11.2 the equal signs may be aligned in block-related assignments:

$short = foo($bar);
$longer = foo($baz);

The rule can be broken when the length of the variable name is at least 8 characters longer/shorter than the previous one:

$short = foo($bar);
$thisVariableNameIsVeeeeeeeeeeryLong = foo($baz);

Split long assignments onto several lines

Assignments may be split onto several lines when the character/line limit would be exceeded. The equal sign has to be positioned onto the following line, and indented by 4 characters.

$GLOBALS['TSFE']->additionalHeaderData[$this->strApplicationName]

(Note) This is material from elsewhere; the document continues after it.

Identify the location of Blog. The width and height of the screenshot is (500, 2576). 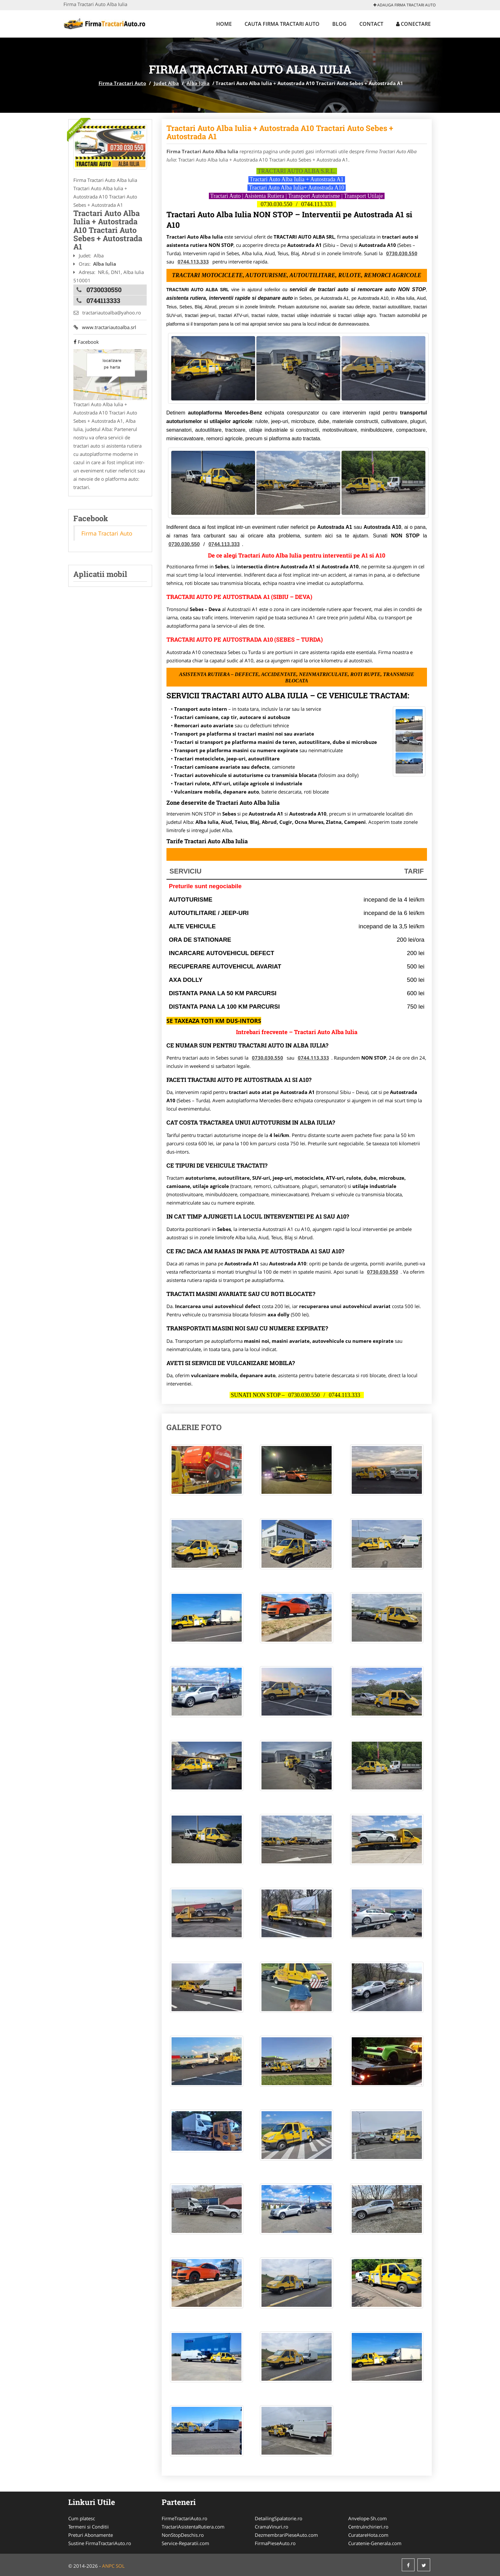 (339, 23).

= $this->xajax->getJavascript(t3lib_extMgm::siteRelPath('nr_xajax'));

11.3 Array assignments

Non Associative

$days = array(1, 2, 3, 4, 5, 6, 7);
or if not fit in line
$months = array(
'Jan', 'Feb', 'Mar', 'Apr', 'May', 'June',
'July', 'Aug', 'Sept', 'Oct', 'Nov', 'Dec',
);

Associative Array

$some_array = array(
'foo' => 'bar',
'spam' => 'ham',
);


  1. 12. Comments

12.1 Documentable comments
Inline documentation comment blocks (docblocks) must be provided. All blocks must be compatible with phpDocumentor format.
Follwoing docblocks are mendatory with the specified formats. However extra doctags (which are allowed as per phpDocumentor) can be used.
12.1.1 File docblock
every php file must have this block at the start of the file.
/**
* Short description for file
*
* Long description for file (if any)...
*/


12.1.2 Class docblock
Every class must have this block above the class definition
/**
* Short description for class
*
* Long description for class (if any)...
*/
12.1.3 Function docblock
Every function must have this block above the function defination
/**
* description for function
*
* @access
* @param
* @return
*/


12.2 Non Documentable comments
Non-documentation comments are strongly encouraged and Only following style of syntex are allowed. Non documentation comments are for small blocks of code describing what that block of code is doing.
/* */ and //
Note: avoid obvious comments

// get the country code
$country_code = get_country_code($_SERVER['REMOTE_ADDR']);
// if country code is US
if ($country_code == 'US') {
// display the form input for state
echo form_input_state();
}

can be rewritten as

// display state selection for US users
$country_code = get_country_code($_SERVER['REMOTE_ADDR']);
if ($country_code == 'US') {
echo form_input_state();
}
  1. 13. E_STRICT-compatible code

This means that php script must not produce any warnings or errors when PHP's error reporting level is set to E_ALL | E_STRICT.

14. Deprecated Code
Deprecated Features of PHP should not be used. Depends on which version of PHP is applicable for the project.